Thinking like a Washingtonian
Uebelhart, Swiston, Pierpoint, Canizares, and the staff of the MIT Washington Office agree that they have found Washington officials to be a receptive audience. “People [in Washington], by and large, despite the fact that they get a bad rap, are really trying hard to do the right thing and are dealing with a huge number of complex issues,” Canizares said. “They are grateful for a clear statement of an issue and why you are arguing for it...I’ve never had anyone be dismissive.” And, “frankly,” he said, “the MIT name carries a fair amount of weight.”
Still, they know that things work differently in MIT and D.C.

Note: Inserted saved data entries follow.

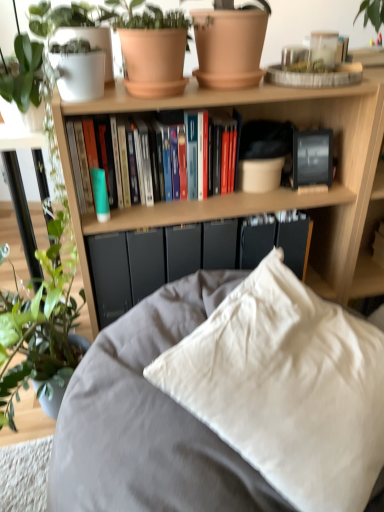 Question: In the image, is wooden bookcase at upper center on the left side or the right side of terracotta clay pot at upper center, the 2th flowerpot viewed from the right?

Choices:
 (A) left
 (B) right

Answer: (B)

Question: Looking at their shapes, would you say wooden bookcase at upper center is wider or thinner than terracotta clay pot at upper center, the 1th flowerpot positioned from the left?

Choices:
 (A) thin
 (B) wide

Answer: (B)

Question: Which of these objects is positioned farthest from the green glossy plant at left?

Choices:
 (A) terracotta clay pot at upper center, which is the 1th flowerpot in right-to-left order
 (B) matte black paperback book at center, marked as the second paperback book in a right-to-left arrangement
 (C) wooden bookcase at upper center
 (D) hardcover books at center
 (E) matte black paperback book at center, the 1th paperback book viewed from the right

Answer: (E)

Question: Estimate the real-world distances between objects in this image. Which object is closer to the white cotton pillow at center?

Choices:
 (A) terracotta clay pot at upper center, the 2th flowerpot viewed from the right
 (B) hardcover books at center
 (C) green glossy plant at left
 (D) terracotta clay pot at upper center, which is the 1th flowerpot in right-to-left order
 (E) matte black paperback book at center, which appears as the 1th paperback book when viewed from the left

Answer: (E) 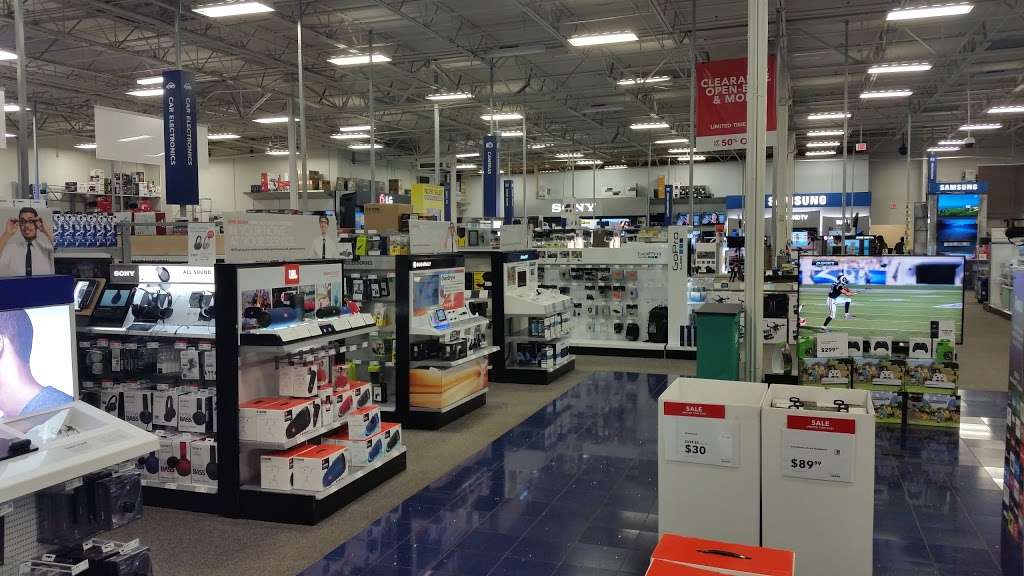 The width and height of the screenshot is (1024, 576). I want to click on white wall, so click(x=46, y=166), click(x=519, y=183), click(x=886, y=174). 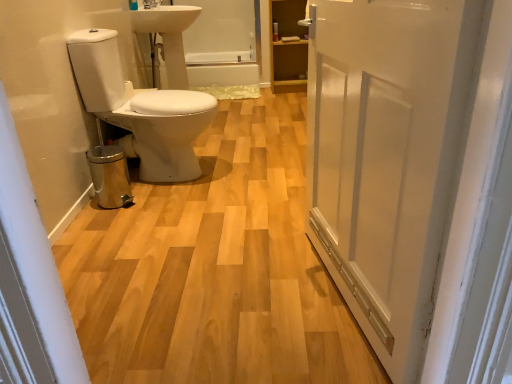 Identify the location of vacant area that is in front of white glossy toilet at left. Image resolution: width=512 pixels, height=384 pixels. (165, 208). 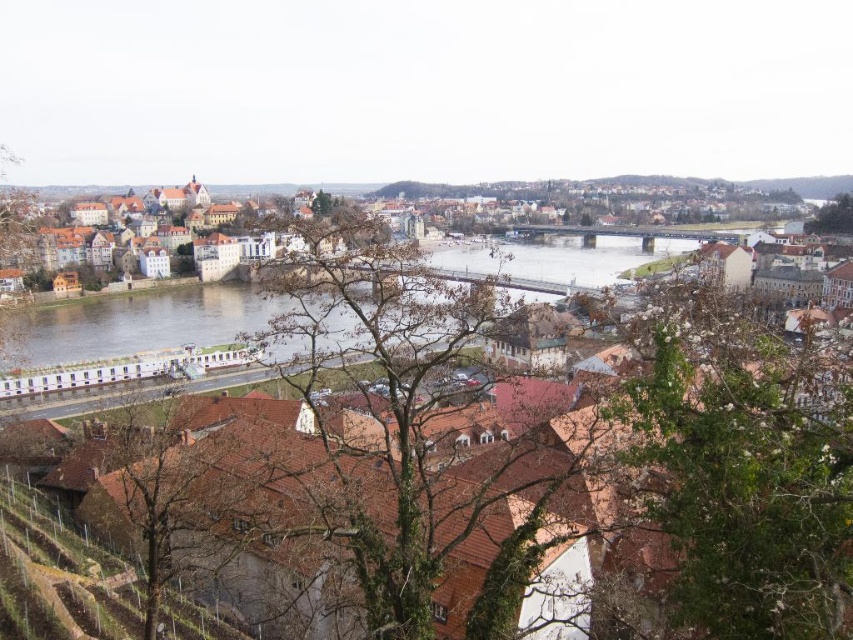 You are standing at the point labeled point (659, 230) in the image. What is the color of the surface you are currently standing on?

The point (659, 230) is on brown tiled roofs at center, so the surface you are standing on is brown in color.

You are standing at the center of the riverside town and want to find the green leafy tree at lower right. According to the map coordinates, where should you look relative to your current position?

The green leafy tree at lower right is located at point 0.734 on the x axis and 0.870 on the y axis, so you should look to the lower right direction from your current position. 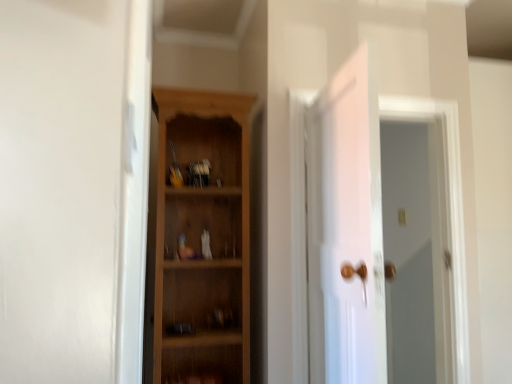 Question: Is white glossy door at center to the right of white glossy door at upper right from the viewer's perspective?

Pierpoint’s MIT affiliation placed her in an awkward position at the beginning of her internship of the Department of Energy. Professors in the Department of Nuclear Science and Engineering had recently expressed strong disapproval of a nuclear agenda that her office was working to implement. The professors thought many parts of the agenda were premature, while the Department of Energy saw itself taking advantage of a brief political window of opportunity, Pierpoint said.
Uebelhart said that as a lifelong engineer, he learned the importance of looking at issues from a policy perspective when writing his white paper and visiting Washington. He initially felt surprised, he said, to find that some technical and research aspects of space flight programs mattered less to congresspeople than “these ideas of pride, prestige, and global leadership” which he learned “are the bread and butter on Capitol hill.”
He learned that “strong connections” matter in D.C.: “From an engineering or science perspective, you say the policy world sounds fuzzy...but it’s where all our funding comes from, and I think that at least having an appreciation for that is important,” he said.
MIT president Susan J. Hockfield visits Washington almost every month to meet with senior agency and administrative officials and members of Congress Bonvillian said, who said she has made “a commitment to MIT’s national role that’s unusual for university presidents,” Bonvillian said. Her efforts to promote the MIT Energy Initiative have been particularly impactful, said Bonvillian, and in the past year, MIT provided about 20 witnesses to energy policy hearings in Congress.
Fox said she thinks that, at the same time, congressional staff have become better educated in the sciences and more receptive to technical perspectives. “In a lot of ways congressional staff has jumped up a notch and really understand and appreciate [scientific] issues,” she said.
Since over 70 percent of MIT’s research funding comes from the federal government, the entire MIT community can hope to benefit from these developments, especially if they believe, as Bonvillian does that, “if US innovation and science and technology are healthy, then it will be fine.”